Symbolic methods involve intense manual labor: think CYC or Knowledge Graph, each with many person-years worth of manual curation. Despite the heroic efforts, the result is still brittle because of the need to have discreet chunks. Trying to squeeze fluid concepts into discreet pigeonholes leads to frustrating or bizarre artifacts, since the number of relationships has to be of a manageable size so human operators can navigate it for data entry.

I will mention just three here. First, consider the task of reading a sentence and inserting the discovered facts into the Knowledge Graph. Say you encounter the sentence “M42 is in the constellation Orion”. Curiously, KG does not have any relation called “X is in constellation Y”. It does have half a dozen related relations: “Star X is in Constellation Y”, “Nebula X is in constellation Y”, “Galaxy X is in constellation Y”, etc. Presumably, this is so because of the need to exclude wanderers: there is no “Planet X is in constellation Y” as that is a transient fact. But this strange splintering of a semantically simple relation makes it frustratingly hard to place a new fact. It is an artifact of the graph design, and all such designed graphs have artifacts.

Second example. The Knowledge Graph has a property called “Sexual Orientation”, along with additional information such as “Sexual Orientation Start Date”. The world is more complex: people don’t change orientation on one specific date. But such nuances are hard to capture as nodes in a graph.

Final example. Many curated set of topics are represented as ontologies, in practice as trees. But a topic such as “classroom activities in geology” has at least two parents: “classroom activities” and “geology”, but a complex structure like that is hard to curate without having an army of ontologists who agree with each other.

Manual curation is expensive and error prone. We need methods to learn at scale.

We need semantic grounding in system 1

Neural Networks excel at System 1: fast, reflexive decisions. A robot that has the symbol for “cup” also needs the ability to identify cups in its surroundings. NNs can identify cups blazingly fast; such identification using symbolic methods would be ploddingly slow, more like deliberate thought, and unlike how people recognize (typical) cups.

We need distributed representations for generalization

Having seen five items that answer to a symbol such as “cup”, how do we find more instances or recognize other cups? If “cup” is a monolithic concept, it is hard to see how this can be done, but if the notion of a cup is seen to have dozens or millions of features, other items that share most of these features can be seen as cups. Symbolic systems tend to have atomic symbols: the symbol “New York” or “Sexual Orientation” are complex concepts represented by a single node in the Knowledge Graph, limiting its utility and creating the artificial problem of how to evoke these.

Efficient Search Based on System 1

For my Ph.D., I wrote a computer program that extends integer sequences in a human-like way. An example from that domain will highlight the need for efficient search. In the following sequence, what integers come next? This will be quick. Please watch yourself as you understand it:

7, 1, 105, 8, 2, 106, 9, 3, 107, 10, 4, 108, …

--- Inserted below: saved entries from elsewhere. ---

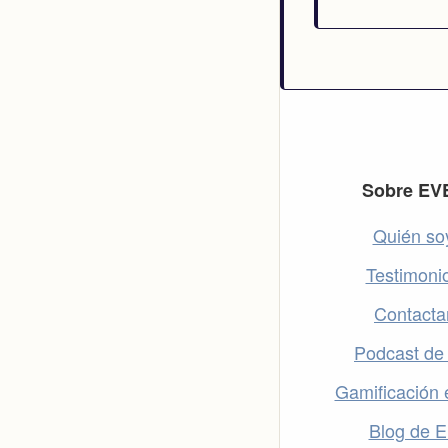
Footer
Sobre EV
Quién so
Testimoni
Contacta
Podcast de
Gamificación 
Blog de 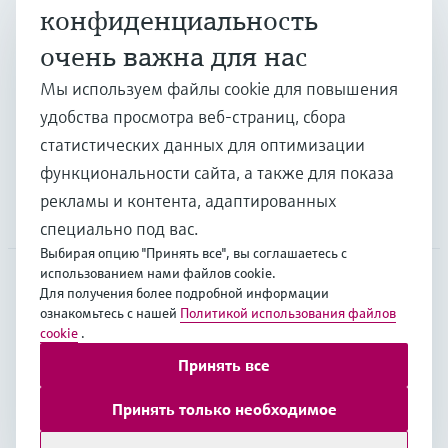
конфиденциальность
очень важна для нас
Отрасли
Мы используем файлы cookie для повышения
удобства просмотра веб-страниц, сбора
Поддержка
статистических данных для оптимизации
функциональности сайта, а также для показа
рекламы и контента, адаптированных
Компания
специально под вас.
Выбирая опцию "Принять все", вы соглашаетесь с
использованием нами файлов cookie.
Для получения более подробной информации
EUS
•
Русский
ознакомьтесь с нашей
Политикой использования файлов
cookie
.
Принять все
Copyright © Endress+Hauser Group Services AG
Выходные данные
Условия
Data Protection
Принять только необходимое
Legal Information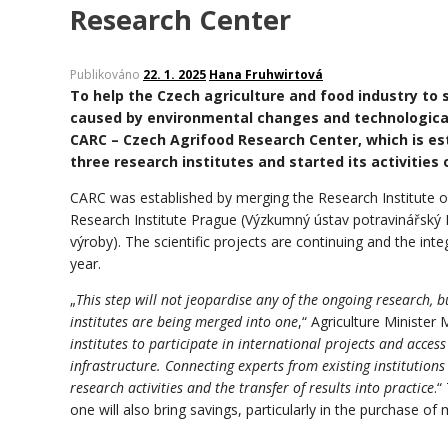
Research Center
Publikováno
22. 1. 2025
Hana Fruhwirtová
To help the Czech agriculture and food industry to
caused by environmental changes and technological 
CARC – Czech Agrifood Research Center, which is est
three research institutes and started its activities 
CARC was established by merging the Research Institute 
Research Institute Prague (Výzkumný ústav potravinářský 
výroby). The scientific projects are continuing and the int
year.
„
This step will not jeopardise any of the ongoing research,
institutes are being merged into one
,“ Agriculture Minister
institutes to participate in international projects and acce
infrastructure. Connecting experts from existing institutions
research activities and the transfer of results into practice
.“
one will also bring savings, particularly in the purchase of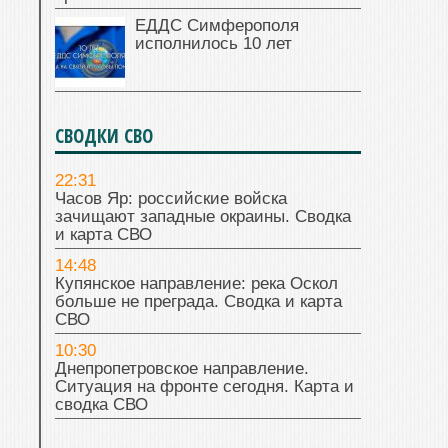
ЕДДС Симферополя
исполнилось 10 лет
СВОДКИ СВО
22:31
Часов Яр: российские войска
зачищают западные окраины. Сводка
и карта СВО
14:48
Купянское направление: река Оскол
больше не преграда. Сводка и карта
СВО
10:30
Днепропетровское направление.
Ситуация на фронте сегодня. Карта и
сводка СВО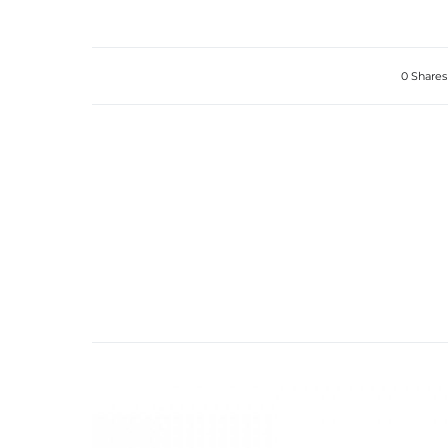
0 Shares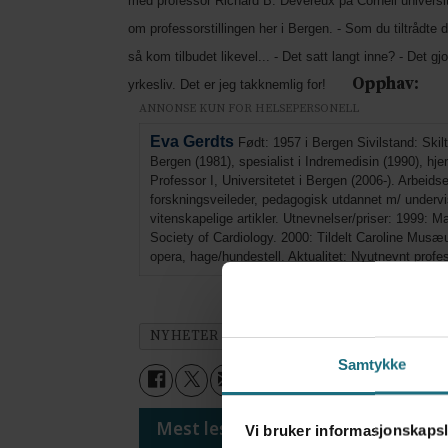
med professor Richard B. Devereux på Cornell university
om professorstillingen her i Bergen. - Som du tiltrådte de
så kom tilbudet likevel... - Det satt langt inne? - Det g
Opphav:
yrkesliv. Det er jeg takknemlig for!
ANNONSE KUN FOR HELSEPERSONELL
Eva Gerdts
Født: 1957 i Bergen Sivilstand: Skil
Bergen (1981), spesialist i Indremedisin (1990), hj
Professor I, Universitetet i Bergen (2006-). Arbeidserf
forskningsveileder, pedagogisk utdannet m/ undervisn
vitenskapelige artikler. Utnevnelser/priser: 1999: M
Society of Cardiology. 2000: Tildelt Caroline Musæu
opera, hage/hundestell. Aktualitet: Nyutnevnt profess
NYHETER
Samtykke
Mest lest siste syv dager:
Vi bruker informasjonskapsl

I wager that you saw this as an interlacing of three sequences (or perhaps a sequence of 3-integer-sized chunks). You never tried seeing this as an interlacing of four or two sequences: the 3-ness jumped out at you, despite such 3-ness not having a high prior probability. You did not methodically work through the millions of possible ways of parsing the sequence. You did not brute force your way to the solution.

We need to deal with uncertainty

Yes, but I think this is a red herring. As Marcus said, he is happy to stick on probabilities on his symbols; that is the easy part. Where things get a lot more fun, though, involves what Hofstadter calls slippage. Consider the well-known quip that the state bird of Florida is the mosquito. How do we understand that sentence, which we all do effortlessly? We can “see a mosquito as a bird” and draw inferences such as large mosquitoes trouble Floridans.

Like to keep: Systematic Generalization

Practice with a certain class of problems makes us quicker at solving other problems in the same class. Below, you see four sequences annotated with ovals to make them easier to parse. The solid part is the “input” and the grayed out part is the desired extension. Does prior experience with either of the three sequences a, b, or c speed up subsequent understanding of the target sequence? Note that the ovals are NOT part of the input, they are just a convenient way of printing out the sequence.

In all these sequences, each “block” is an ascending group with a “blemish” — a duplication or triplication.. In a and b, the blemish moves rightward (as also in the target sequence), and experience with those sequences should make it easier to see the target sequence, more so than experience with c, where the blemish is static.

Such transfer of skills is more typical of symbolic systems since memories of prior sequences can be expressed in terms of symbols such as ascending, blemish, and more complex structures made of these, and accessed when such structures are seen again in a different sequence. The “reification” of these concepts aids the transfer.

Like to keep: Variables, Bindings, etc

Consider the sequence below, shown at a stage when the program has figured out the ovals.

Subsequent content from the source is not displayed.